A lot to be ruminated

Dull as all grammars, but deeply convincing. Presenting this grammar the author is modest and warns several times of its limited nature. When reading it you get the opposite feeling. It seems that nothing is forgotten. Versatile and carefully formulated explanations are always provided with examples and translations. Stress is always indicated. Much trouble is seen to overcome the limitations of the screen. A special treatment is offered for complicated tables. You may click and get the table as such without surrounding text in front of you and the return back where you were.

It is easy to see that this publication emerges as chrystallization from a long experience and careful documentation.

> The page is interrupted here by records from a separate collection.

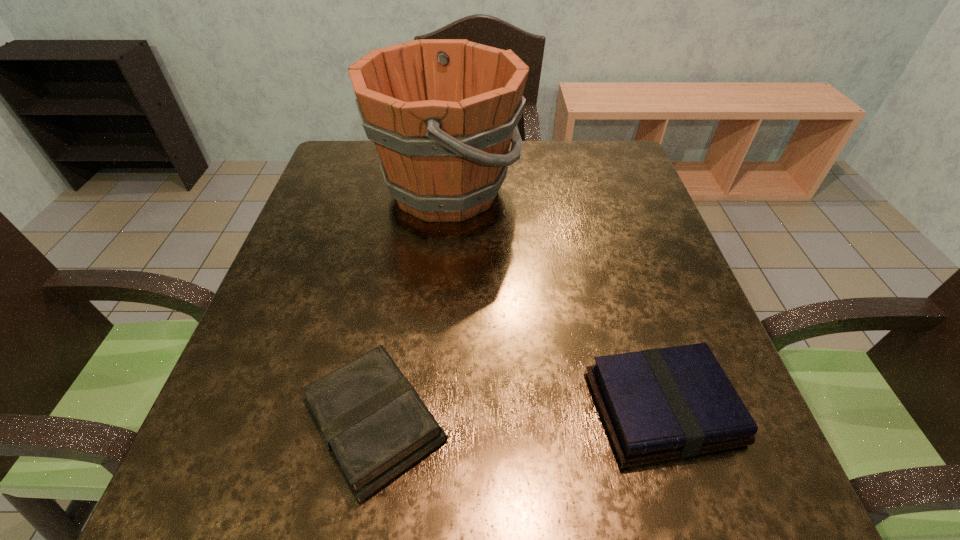 The width and height of the screenshot is (960, 540). I want to click on object located in the right edge section of the desktop, so click(655, 405).

This screenshot has height=540, width=960. Identify the location of object that is at the far left corner. (442, 113).

Image resolution: width=960 pixels, height=540 pixels. Identify the location of object at the near left corner. (372, 421).

At what (x,y) coordinates should I click in order to perform the action: click on object located at the near right corner. Please return your answer as a coordinate pair (x, y). The height and width of the screenshot is (540, 960). Looking at the image, I should click on (655, 405).

What are the coordinates of `vacant space at the near edge` in the screenshot? It's located at (483, 461).

Where is `free space at the left edge of the desktop`? free space at the left edge of the desktop is located at coordinates (357, 192).

The image size is (960, 540). In order to click on vacant space at the right edge in this screenshot , I will do `click(629, 261)`.

The width and height of the screenshot is (960, 540). Identify the location of free space at the far left corner. (348, 162).

Find the location of a particular element. The height and width of the screenshot is (540, 960). vacant space at the near left corner of the desktop is located at coordinates pos(264,469).

The width and height of the screenshot is (960, 540). In the image, there is a desktop. Find the location of `blank space at the far right corner`. blank space at the far right corner is located at coordinates tap(604, 147).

The author has well deserved five stars.

Paljon märehdittävää

Tylsä kuten kaikki kieliopit, mutta syvästi vakuuttava. Tämän kieliopin esittelyssä tekijä on vaatimaton ja varoittaa useita kertoja sen rajallisuudesta. Sitä lukiessa syntyy päinvastainen käsitys. Näyttää siltä, että mitään ei ole unohdettu. Monipuolinen ja huolellisesti muotoiltu selityksiin liittyy aina esimerkit ja käännökset. Sanan painotus on aina ilmoitettu. Paljon vaivaa on nähty tietokonenäytön rajoitusten voittamiseksi. Erityinen tarkastelu tarjotaan monimutkaisille taulukoille. Voit valita ja saada ruudulle sellaisenaan ilman ympäröivää tekstiä ja palata takaisin missä olit.

On helppo nähdä, että tämä julkaisu on tiivistelmä pitkästä kokemuksesta ja huolellisesta dokumentoinnista.
Tekijä on hyvin ansainnut viisi tähteä.